This is a guest post by April Wright. April is a graduate student in evolutionary biology at the University of Texas at Austin. When she’s not crunching data at her computer, she teaches courses for novice biologists so they can learn some computation. In her spare time, she enjoys reading, gaming, running with her dogs and spending time in the kitchen. You can get ahold of her at her website or Twitter.
So I wrote a blog post that went a little bit viral the other day. And a lot of people have asked in the past couple days what can be done to improve the atmosphere at programming meetings. I’ve been chewing on that pretty substantially.
I’ve had a lot of good discussions over the past couple days (help yourself to warm fuzzies here).
Reader bioatmosphere made a very good point in the comments, pulled out below:
The burden to fix things shouldn’t be on you just because you’re experiencing them
She’s right, of course.
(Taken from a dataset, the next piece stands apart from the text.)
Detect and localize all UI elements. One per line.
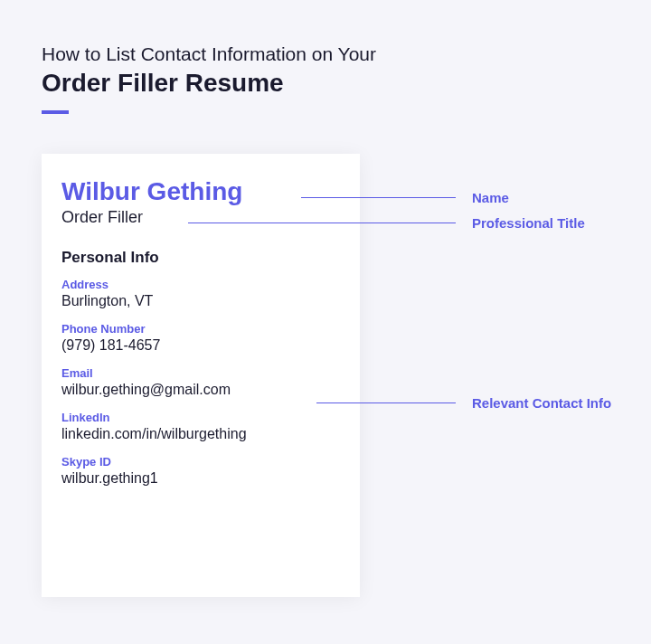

And that reminded me of this post by Cate Huston, which closes with a section called “Changing the Conversation”. I’ll copy the crucial bit (do read the whole thing, though) below:
Are you doing meaningful work?
Do you feel appreciated?
Do you feel respected?
And I’m going to tack on one more:
Do you feel like you’re part of something?
Because I think that’s what really got me: I felt like I was part of something, then I didn’t. It’s not just being snubbed that hurts, it’s a sense of loss of a community I kinda thought I fit with.
Since I have some ears bent towards me for a bit: People who feel integrated in communities and happy at meetings, what about it? What about these communities and meetings that makes you feel appreciated? Or respected? Or part of something? And what could you do to help someone else feel that?